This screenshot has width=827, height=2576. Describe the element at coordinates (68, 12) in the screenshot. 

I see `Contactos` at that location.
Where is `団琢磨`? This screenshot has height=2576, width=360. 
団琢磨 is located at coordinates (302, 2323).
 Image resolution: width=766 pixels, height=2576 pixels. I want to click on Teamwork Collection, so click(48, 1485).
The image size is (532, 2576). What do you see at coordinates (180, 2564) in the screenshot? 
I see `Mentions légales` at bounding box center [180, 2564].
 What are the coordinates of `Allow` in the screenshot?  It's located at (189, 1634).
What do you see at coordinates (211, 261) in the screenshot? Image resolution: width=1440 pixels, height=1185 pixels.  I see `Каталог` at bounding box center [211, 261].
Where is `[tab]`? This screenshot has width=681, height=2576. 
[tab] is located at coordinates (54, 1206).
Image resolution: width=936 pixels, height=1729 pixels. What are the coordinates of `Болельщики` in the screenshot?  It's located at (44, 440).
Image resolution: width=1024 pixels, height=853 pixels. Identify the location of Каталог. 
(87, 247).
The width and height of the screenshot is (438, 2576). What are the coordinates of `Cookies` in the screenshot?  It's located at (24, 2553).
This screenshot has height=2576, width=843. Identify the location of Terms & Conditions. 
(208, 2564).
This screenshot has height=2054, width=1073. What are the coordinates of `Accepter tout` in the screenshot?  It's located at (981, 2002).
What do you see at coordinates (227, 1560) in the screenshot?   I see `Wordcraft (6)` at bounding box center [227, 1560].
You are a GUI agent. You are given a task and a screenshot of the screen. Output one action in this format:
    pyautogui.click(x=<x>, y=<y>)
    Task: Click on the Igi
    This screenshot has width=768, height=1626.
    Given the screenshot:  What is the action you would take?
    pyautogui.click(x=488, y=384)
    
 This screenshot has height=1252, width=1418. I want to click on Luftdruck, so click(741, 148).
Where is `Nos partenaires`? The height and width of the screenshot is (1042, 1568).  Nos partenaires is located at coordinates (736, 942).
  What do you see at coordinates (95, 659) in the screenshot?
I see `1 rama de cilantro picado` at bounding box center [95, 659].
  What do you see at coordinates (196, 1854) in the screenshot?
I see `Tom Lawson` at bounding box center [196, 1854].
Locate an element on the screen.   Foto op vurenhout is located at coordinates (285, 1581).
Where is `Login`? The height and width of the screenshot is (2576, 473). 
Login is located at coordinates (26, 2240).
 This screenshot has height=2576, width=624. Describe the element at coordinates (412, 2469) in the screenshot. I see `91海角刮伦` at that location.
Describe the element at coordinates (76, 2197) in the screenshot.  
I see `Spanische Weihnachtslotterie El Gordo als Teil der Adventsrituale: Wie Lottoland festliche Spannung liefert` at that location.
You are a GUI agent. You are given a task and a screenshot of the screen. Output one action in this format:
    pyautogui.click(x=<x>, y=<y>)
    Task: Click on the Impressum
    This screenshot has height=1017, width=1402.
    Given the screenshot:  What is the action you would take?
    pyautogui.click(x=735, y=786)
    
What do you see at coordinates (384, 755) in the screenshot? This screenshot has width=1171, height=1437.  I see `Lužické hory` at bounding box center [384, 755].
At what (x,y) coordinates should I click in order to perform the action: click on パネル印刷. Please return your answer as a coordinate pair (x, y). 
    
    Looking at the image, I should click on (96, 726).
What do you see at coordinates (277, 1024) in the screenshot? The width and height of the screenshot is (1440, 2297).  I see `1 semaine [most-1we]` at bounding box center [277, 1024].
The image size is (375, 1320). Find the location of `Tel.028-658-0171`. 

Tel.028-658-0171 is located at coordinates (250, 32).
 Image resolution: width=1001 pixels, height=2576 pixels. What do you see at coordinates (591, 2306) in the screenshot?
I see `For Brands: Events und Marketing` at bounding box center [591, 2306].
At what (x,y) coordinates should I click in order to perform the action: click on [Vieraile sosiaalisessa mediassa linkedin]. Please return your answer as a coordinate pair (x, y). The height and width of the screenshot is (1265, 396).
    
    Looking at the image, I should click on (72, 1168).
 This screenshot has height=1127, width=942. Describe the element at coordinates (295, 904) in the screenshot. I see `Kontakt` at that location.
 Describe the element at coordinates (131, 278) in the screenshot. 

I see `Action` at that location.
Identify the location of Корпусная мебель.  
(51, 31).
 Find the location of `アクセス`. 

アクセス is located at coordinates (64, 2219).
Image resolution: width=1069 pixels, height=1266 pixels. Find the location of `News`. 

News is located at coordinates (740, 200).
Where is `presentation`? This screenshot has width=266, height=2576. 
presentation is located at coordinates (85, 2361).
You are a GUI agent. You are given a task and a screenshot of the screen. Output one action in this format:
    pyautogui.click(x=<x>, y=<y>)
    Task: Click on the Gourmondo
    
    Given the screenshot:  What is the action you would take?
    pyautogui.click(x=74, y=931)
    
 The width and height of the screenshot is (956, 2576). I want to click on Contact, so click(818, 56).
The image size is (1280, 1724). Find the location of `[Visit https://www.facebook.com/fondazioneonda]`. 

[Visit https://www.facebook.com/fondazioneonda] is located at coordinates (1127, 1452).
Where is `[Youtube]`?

::::

* [Prompt]:
Set out the complete listing exactly as shown.

* [Output for this task]:
This screenshot has width=827, height=2576. Describe the element at coordinates (68, 12) in the screenshot. 

I see `Contactos` at that location.
Where is `団琢磨`? This screenshot has height=2576, width=360. 
団琢磨 is located at coordinates (302, 2323).
 Image resolution: width=766 pixels, height=2576 pixels. I want to click on Teamwork Collection, so click(48, 1485).
The image size is (532, 2576). What do you see at coordinates (180, 2564) in the screenshot? 
I see `Mentions légales` at bounding box center [180, 2564].
 What are the coordinates of `Allow` in the screenshot?  It's located at (189, 1634).
What do you see at coordinates (211, 261) in the screenshot? Image resolution: width=1440 pixels, height=1185 pixels.  I see `Каталог` at bounding box center [211, 261].
Where is `[tab]`? This screenshot has width=681, height=2576. 
[tab] is located at coordinates (54, 1206).
Image resolution: width=936 pixels, height=1729 pixels. What are the coordinates of `Болельщики` in the screenshot?  It's located at (44, 440).
Image resolution: width=1024 pixels, height=853 pixels. Identify the location of Каталог. 
(87, 247).
The width and height of the screenshot is (438, 2576). What are the coordinates of `Cookies` in the screenshot?  It's located at (24, 2553).
This screenshot has height=2576, width=843. Identify the location of Terms & Conditions. 
(208, 2564).
This screenshot has height=2054, width=1073. What are the coordinates of `Accepter tout` in the screenshot?  It's located at (981, 2002).
What do you see at coordinates (227, 1560) in the screenshot?   I see `Wordcraft (6)` at bounding box center [227, 1560].
You are a GUI agent. You are given a task and a screenshot of the screen. Output one action in this format:
    pyautogui.click(x=<x>, y=<y>)
    Task: Click on the Igi
    This screenshot has width=768, height=1626.
    Given the screenshot:  What is the action you would take?
    pyautogui.click(x=488, y=384)
    
 This screenshot has height=1252, width=1418. I want to click on Luftdruck, so click(741, 148).
Where is `Nos partenaires`? The height and width of the screenshot is (1042, 1568).  Nos partenaires is located at coordinates (736, 942).
  What do you see at coordinates (95, 659) in the screenshot?
I see `1 rama de cilantro picado` at bounding box center [95, 659].
  What do you see at coordinates (196, 1854) in the screenshot?
I see `Tom Lawson` at bounding box center [196, 1854].
Locate an element on the screen.   Foto op vurenhout is located at coordinates (285, 1581).
Where is `Login`? The height and width of the screenshot is (2576, 473). 
Login is located at coordinates (26, 2240).
 This screenshot has height=2576, width=624. Describe the element at coordinates (412, 2469) in the screenshot. I see `91海角刮伦` at that location.
Describe the element at coordinates (76, 2197) in the screenshot.  
I see `Spanische Weihnachtslotterie El Gordo als Teil der Adventsrituale: Wie Lottoland festliche Spannung liefert` at that location.
You are a GUI agent. You are given a task and a screenshot of the screen. Output one action in this format:
    pyautogui.click(x=<x>, y=<y>)
    Task: Click on the Impressum
    This screenshot has height=1017, width=1402.
    Given the screenshot:  What is the action you would take?
    pyautogui.click(x=735, y=786)
    
What do you see at coordinates (384, 755) in the screenshot? This screenshot has width=1171, height=1437.  I see `Lužické hory` at bounding box center [384, 755].
At what (x,y) coordinates should I click in order to perform the action: click on パネル印刷. Please return your answer as a coordinate pair (x, y). 
    
    Looking at the image, I should click on (96, 726).
What do you see at coordinates (277, 1024) in the screenshot? The width and height of the screenshot is (1440, 2297).  I see `1 semaine [most-1we]` at bounding box center [277, 1024].
The image size is (375, 1320). Find the location of `Tel.028-658-0171`. 

Tel.028-658-0171 is located at coordinates (250, 32).
 Image resolution: width=1001 pixels, height=2576 pixels. What do you see at coordinates (591, 2306) in the screenshot?
I see `For Brands: Events und Marketing` at bounding box center [591, 2306].
At what (x,y) coordinates should I click in order to perform the action: click on [Vieraile sosiaalisessa mediassa linkedin]. Please return your answer as a coordinate pair (x, y). The height and width of the screenshot is (1265, 396).
    
    Looking at the image, I should click on (72, 1168).
 This screenshot has height=1127, width=942. Describe the element at coordinates (295, 904) in the screenshot. I see `Kontakt` at that location.
 Describe the element at coordinates (131, 278) in the screenshot. 

I see `Action` at that location.
Identify the location of Корпусная мебель.  
(51, 31).
 Find the location of `アクセス`. 

アクセス is located at coordinates (64, 2219).
Image resolution: width=1069 pixels, height=1266 pixels. Find the location of `News`. 

News is located at coordinates (740, 200).
Where is `presentation`? This screenshot has width=266, height=2576. 
presentation is located at coordinates (85, 2361).
You are a GUI agent. You are given a task and a screenshot of the screen. Output one action in this format:
    pyautogui.click(x=<x>, y=<y>)
    Task: Click on the Gourmondo
    
    Given the screenshot:  What is the action you would take?
    pyautogui.click(x=74, y=931)
    
 The width and height of the screenshot is (956, 2576). I want to click on Contact, so click(818, 56).
The image size is (1280, 1724). Find the location of `[Visit https://www.facebook.com/fondazioneonda]`. 

[Visit https://www.facebook.com/fondazioneonda] is located at coordinates (1127, 1452).
Where is `[Youtube]`?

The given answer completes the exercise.